In the present invention, when the ultraviolet absorber is added to the plastic lens, it may be added in an amount that achieves the spectral transmittance of the present invention.
It is 001 to 10% by weight, preferably 0.02 to 5% by weight, and more preferably 0.2 to 3% by weight.

The support used in the light-sensitive material according to the present invention includes a film made of a semi-synthetic or synthetic polymer such as cellulose acetate, cellulose nitrate, polystyrene, polyvinyl chloride, polyethylene terephthalate, polyethylene naphthalate, polycarbonate and polyamide. And so on.

The silver halide emulsion used in the present invention is
What is described in Research Disclosure (referred to as RD) 308119 can be used.

The places described below are shown.

[0064] In the present invention, the silver halide emulsion used is one that has been physically ripened, chemically ripened and spectrally sensitized.
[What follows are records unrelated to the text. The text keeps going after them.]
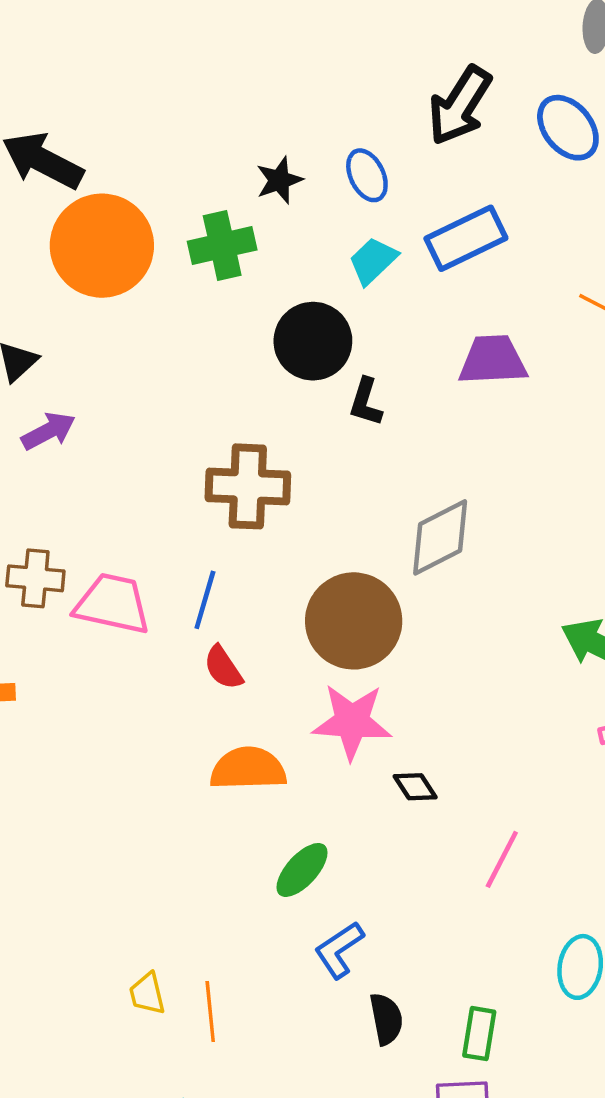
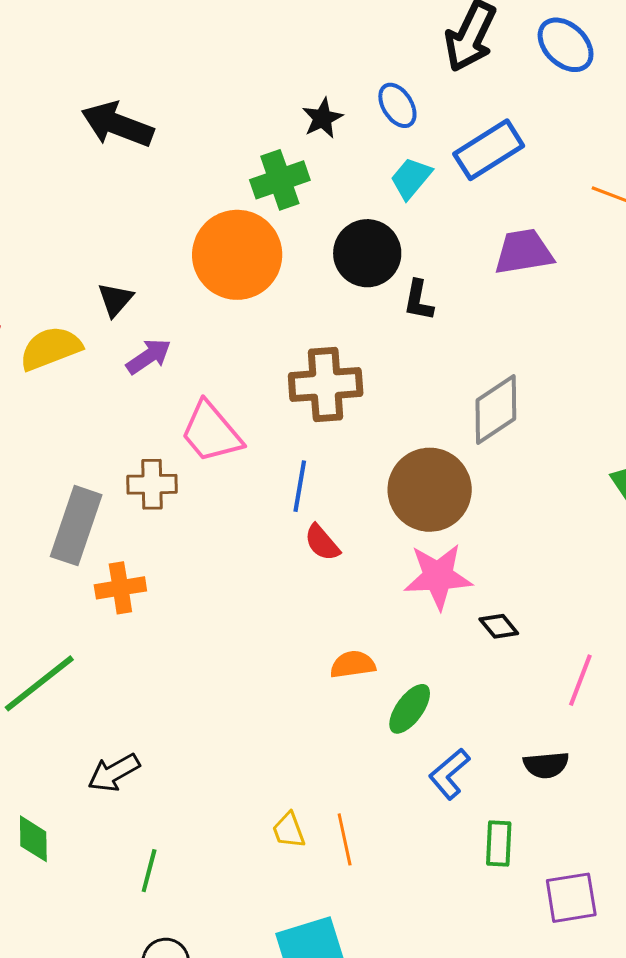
orange circle: (102, 246) -> (237, 255), moved
pink trapezoid: (113, 604) -> (211, 432), moved, turned -136
orange semicircle: (248, 769) -> (353, 664), moved, size x0.7
black semicircle: (386, 1019) -> (546, 765), moved, turned 102
green rectangle: (479, 1034) -> (499, 843), moved

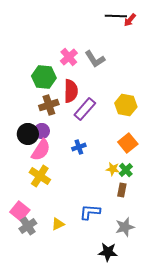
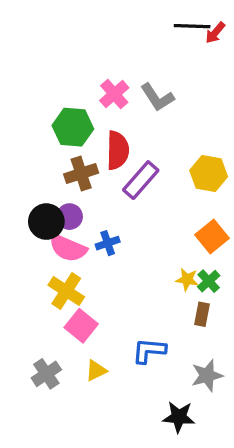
blue cross: (79, 147) -> (108, 243), moved
pink semicircle: (41, 150) -> (68, 248), turned 80
pink square: (20, 211) -> (81, 326), moved

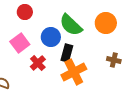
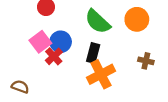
blue circle: (51, 37) -> (61, 42), moved
red cross: (38, 63) -> (54, 56), moved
Additives used in such processes are described in RD17643, 18716 and 308119.

The places described below are shown.

[Item] [Page of RD308119] [RD17643] [RD18716] Chemical sensitizer 996 III-A 23 648 Spectral sensitizer 996 IV-AA, B, C, D, H, I, J 23-24 648-9 Supersensitizer 996 IV-AE, J Item 23-24 648-9 Antifoggant 998 VI 24-25 649 Stabilizer 998 VI 24-25 649 Known photographic materials usable in the present invention Additives are also listed in the RD above.
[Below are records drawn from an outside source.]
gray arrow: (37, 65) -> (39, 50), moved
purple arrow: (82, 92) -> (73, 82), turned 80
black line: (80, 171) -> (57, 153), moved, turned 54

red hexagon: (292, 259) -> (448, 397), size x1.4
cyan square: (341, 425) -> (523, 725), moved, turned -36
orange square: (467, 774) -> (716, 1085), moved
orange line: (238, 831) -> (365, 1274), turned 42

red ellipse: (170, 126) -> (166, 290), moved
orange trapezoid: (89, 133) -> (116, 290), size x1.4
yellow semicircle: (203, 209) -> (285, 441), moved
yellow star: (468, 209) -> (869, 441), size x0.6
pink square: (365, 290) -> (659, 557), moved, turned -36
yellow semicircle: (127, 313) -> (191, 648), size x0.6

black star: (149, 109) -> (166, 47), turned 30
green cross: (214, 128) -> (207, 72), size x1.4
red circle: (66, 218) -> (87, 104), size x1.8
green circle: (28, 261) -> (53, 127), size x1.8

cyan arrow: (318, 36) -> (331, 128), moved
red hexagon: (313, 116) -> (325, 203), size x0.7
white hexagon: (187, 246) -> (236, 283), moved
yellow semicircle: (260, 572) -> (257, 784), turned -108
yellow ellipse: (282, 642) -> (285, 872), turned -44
The following are relevant descriptions.

[Item] [Page of RD308119] [RD17643] [RD18716] Color turbidity inhibitor 1002 VII-I item 25 650 Dye image stabilizer 1001 VII-J item 25 Whitening agent 998 V 24 UV absorber 1003 VIII -C, XIII C Item 25-26 Light absorber 1003 VIII 25-26 Light scattering agent 1003 VIII Filter dye 1003 VIII 25-26 Binder 1003 IX 26 651 Antistatic agent 1006 XIII 27 650 Hardener 1004 X 26 651 Plasticizer 1006 XII 27 650 Lubricant 1006 XII 27 650 Matting agent 1007 XVI Developer (included in light-sensitive material) 1011 XXB Various couplers can be used in the invention, and specific examples thereof are described in RD above. There is. The relevant locations are shown below.

[Item] [Page of RD308119] [RD17643] [RD18716] Yellow coupler 1001 VII-D item VIIC-G item Magenta coupler 1001 VII-D item VIIC-G item Cyan coupler 1001 VII-D item VIIC-G Item Colored coupler 1002 VII-G item VIIG item DIR coupler 1001 VII-F item VIIF item BAR coupler 1002 VII-F item Other useful residue releasing coupler 1001 VII-F item Alkali-soluble coupler 1001 VII-E item The agent can be added by the dispersion method described in RD308119XIV.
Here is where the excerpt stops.